▶ ACTION ITEM
Print the data exactly as written, but leave out each picture.

▶ RECORDS SUPPLIED
☆ ☆ ☆ ☆ ☆ ☆ ☆

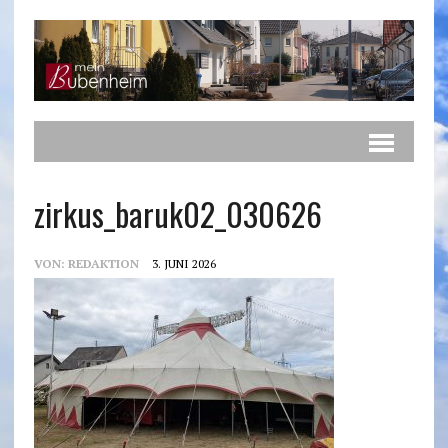
zirkus_baruk02_030626
VON:
REDAKTION
3. JUNI 2026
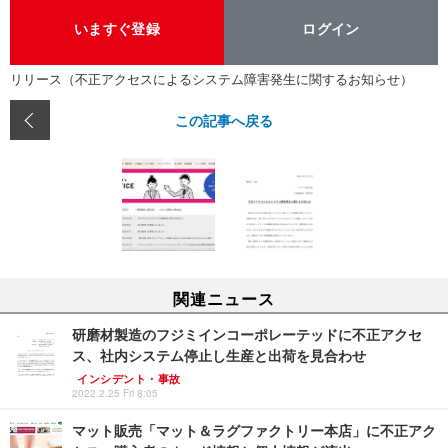
いますぐ登録
ログイン
リリース（不正アクセスによるシステム障害発生に関するお知らせ）
この記事へ戻る
関連ニュース
研磨材製造のフジミインコーポレーテッドに不正アクセ
ス、社内システム停止し生産と出荷を見合わせ
インシデント・事故
2022.2.25 Fri 8:05
マット販売「マット＆ラグファクトリー本店」に不正アク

☆ ☆ ☆ ☆ ☆ ☆ ☆

▶ PROBLEM SOLUTION
zirkus_baruk02_030626
VON:
REDAKTION
3. JUNI 2026
いますぐ登録
ログイン
リリース（不正アクセスによるシステム障害発生に関するお知らせ）
この記事へ戻る
関連ニュース
研磨材製造のフジミインコーポレーテッドに不正アクセ
ス、社内システム停止し生産と出荷を見合わせ
インシデント・事故
2022.2.25 Fri 8:05
マット販売「マット＆ラグファクトリー本店」に不正アク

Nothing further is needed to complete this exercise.